The check function can be implemented with O(n) complexity.
How to solve D?
Solved! I made a very stupid mistake.
How to solve K?
Start from highest value to smallest. Assign color = mex of neighbours.
dont know proof :P
Nice Solution.
I think you can prove it easily. Each has atmost 2 edges with heights greater than it.So mex can be atmost 2. And now for bipartite graph we get always two colors since we always explore the graph in a connected fashion rather than random vertices.
Another solution that is probably less interesting but it's good to know these facts about the constructed graph:
The graph is planar, triangulated, and all vertices are boundary vertices. Check the following image:
Picking an edge and coloring its ends will split the uncolored vertices into some components, each component will have one vertex with one option, coloring that vertex will leave another vertex with one option... So after picking an edge everything will be uniquely determined unless there's a bridge, in that case you will have more than one option.
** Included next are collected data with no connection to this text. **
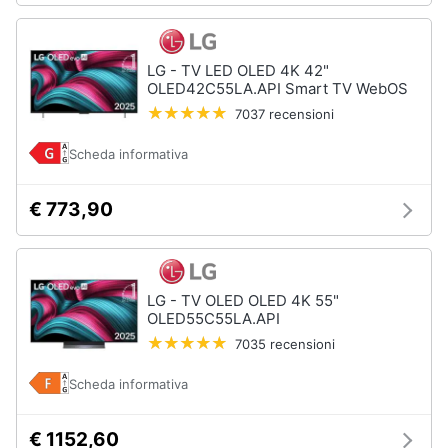
LG - TV LED OLED 4K 42"
OLED42C55LA.API Smart TV WebOS
7037 recensioni
Scheda informativa
€ 773,90
LG - TV OLED OLED 4K 55"
OLED55C55LA.API
7035 recensioni
Scheda informativa
€ 1152,60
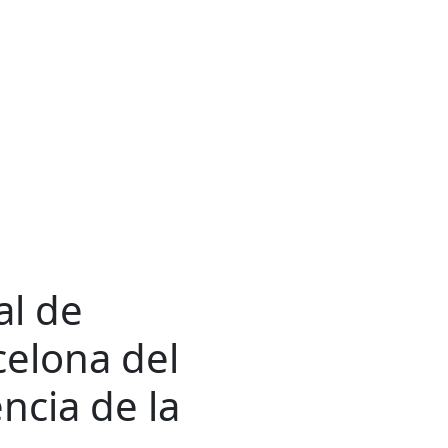
al de
celona del
ncia de la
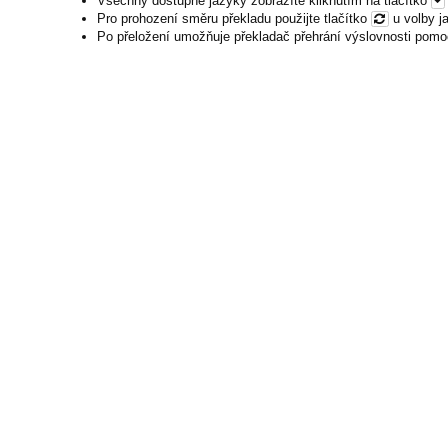
Všechny dostupné jazyky zobrazíte kliknutím na tlačítko
Pro prohození směru překladu použijte tlačítko
u volby j
Po přeložení umožňuje překladač přehrání výslovnosti pomo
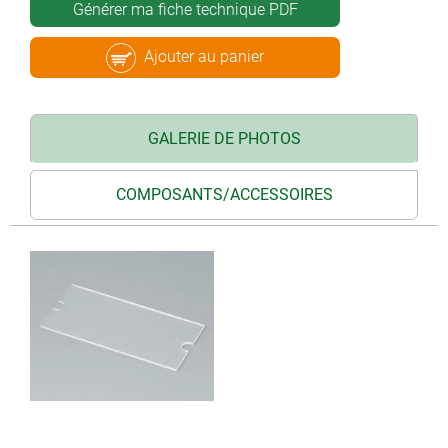
Générer ma fiche technique PDF
Ajouter au panier
GALERIE DE PHOTOS
COMPOSANTS/ACCESSOIRES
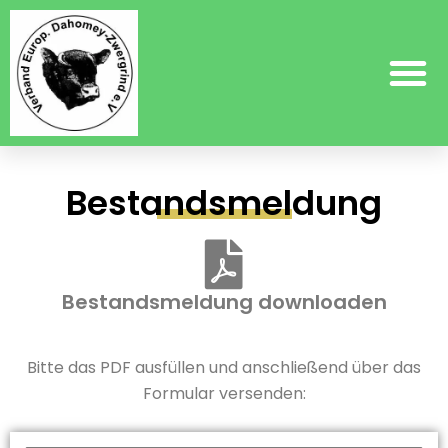
Bestandsmeldung
Bestandsmeldung downloaden
Bitte das PDF ausfüllen und anschließend über das
Formular versenden:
Implementation: always pick the vertex with the minimum number of remaining options and color it with the minimum available color index (just to make it work on bipartite graphs too). This solution works in O(n) since each vertex will have at most 3 options (no need for a heap or sorting).
Solutions for E,L ?
E:
Find three nearest vertices which can propagate to each vertex(based on distance and index as mentioned in question) and then we count all those which has a red as nearest. Similarly we count number of vertices for each blue such that if we remove it will become red also for all pairs of blue similarly. Now we iterate over all pairs of blues and find the most optimal to remove by adding first counts of each blue and pair count. We need to notice that only n pairs of blue are good. rest always contribute zero to second count. So this can be done in O(n) .
I think first part of finding three vertices can be done with priority queue similar to dijkstra,
ok. Got it. Thanks!
How to solve problem I using normal geometry? I iterated through all points of generated polygon iteratively some 1e5 times and pushed the starting point [alpha=0.5] times the extra length inside the circle if any of the points is outside the circle of radius R. Here's the code
It can be solved by finding the Smallest Enclosing Circle of all visited points starting from (0, 0).
You will get a center point C and all you need now is to move the starting point so C becomes (0, 0), thus the new starting point is -C.
The algorithm is pretty much similar to your solution. I can't open it, btw :1.